Analyze the impact of correlation on your output

Input Correlation between Revenue and Expenses

Input Correlation:

cor(Revenue,Expenses)
0.014288469778278998

Input Correlation for the Correlated Model:

cor(Correl_Trials.Revenue, Correl_Trials.Expenses)
0.7956154732029773

You can query with the charting and stats functions using these Model Outputs: Trials, Correl_Trials, Profit, Correl_Trials.Profit

Correlated vs. Uncorrelated results in Julia

Let us compare the percentiles of an uncorrelated model vs. a correlated one.

Probability Analysis

compresults_df = DataFrame(uprofit = Profit, cprofit = Correl_Trials.Profit )

@df stack(compresults_df) density(:value, group=:variable, legend=:topright, title="Density Plot")
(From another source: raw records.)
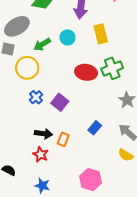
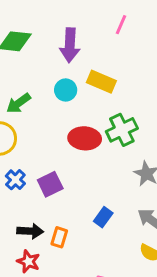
yellow rectangle: (101, 34) -> (101, 82), turned -48
cyan circle: (67, 37) -> (66, 90), moved
purple square: (60, 102) -> (50, 184), turned 30

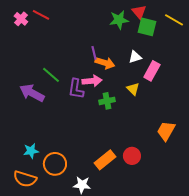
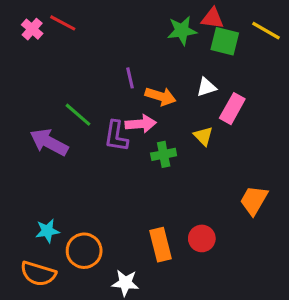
red triangle: (139, 12) -> (212, 18), turned -42
purple line: (94, 53) -> (130, 78), moved
orange rectangle: (105, 160) -> (161, 245), turned -65

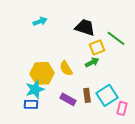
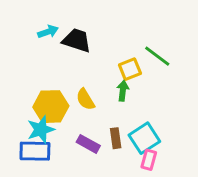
black trapezoid: (85, 27) -> (77, 40), moved
green arrow: (92, 62) -> (123, 91), turned -56
blue rectangle: (31, 104) -> (35, 151), size x1.5
pink rectangle: (122, 108) -> (149, 160), moved

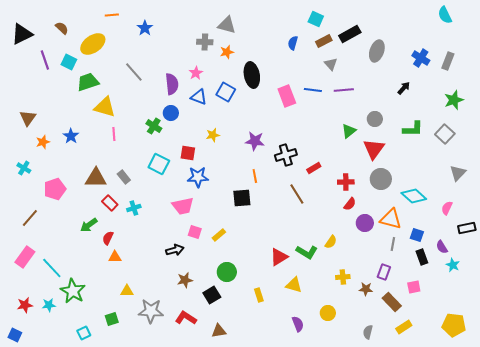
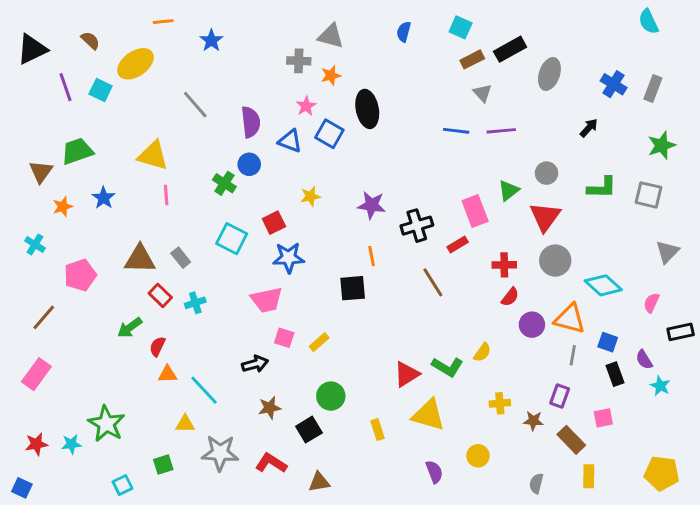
blue semicircle: (293, 43) -> (404, 32), moved
pink star: (196, 73) -> (306, 106), moved
green trapezoid: (88, 82) -> (77, 151), moved
pink rectangle: (287, 96) -> (475, 211), moved
gray square: (445, 134) -> (648, 195), turned -30
red square: (188, 153) -> (274, 223), turned -35
cyan line: (52, 268) -> (204, 390), moved
yellow triangle: (294, 285) -> (428, 415), size x1.4
yellow rectangle: (404, 327) -> (589, 476), turned -56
Using GetCertainty() we can do some simple probability accounting to assess the likelyhood of making 1m or less in profit :

GetCertainty(Profit, 1000000, 0)
0.4744
GetCertainty(Correl_Trials.Profit, 1000000, 0)
0.4248

By accounting for the correlation, we can see the probability of achieving our profit objective dropped by about 5%

fractiles() allows you to get the percentiles at various increments to be able to compare results along a continuum.

#Uncorrelated
fractiles(Profit)
11×2 Matrix{Any}:
 "P0.0"    -3.16091e5
 "P10.0"    4.44946e5
 "P20.0"    6.46387e5
 "P30.0"    7.85942e5
 "P40.0"    9.11707e5
 "P50.0"    1.03182e6
 "P60.0"    1.15261e6
 "P70.0"    1.27746e6
 "P80.0"    1.4255e6
 "P90.0"    1.62412e6
 "P100.0"   2.41851e6
#Correlated
fractiles(Correl_Trials.Profit)
11×2 Matrix{Any}:
 "P0.0"    2.72519e5
 "P10.0"   7.73021e5
 "P20.0"   8.66077e5
 "P30.0"   9.31235e5
 "P40.0"   9.87341e5
 "P50.0"   1.03794e6
 "P60.0"   1.08772e6
 "P70.0"   1.14034e6
 "P80.0"   1.20161e6
 "P90.0"   1.29062e6
 "P100.0"  1.7825e6

Comparing the impact of the inputs

Sensitivity of uncorrelated results:

sensitivity_chrt(Trials,3)

Sensitivity of correlated results

sensitivity_chrt(Correl_Trials,3)

A quick analysis of the results

  1. Accounting for correlation meant a 5% (~42% vs. ~47%) reduction in probability of not making our goals.

  2. The Worse Case goes from -290k to 230k, a 225% difference

  3. The critical driver in both cases is expenses.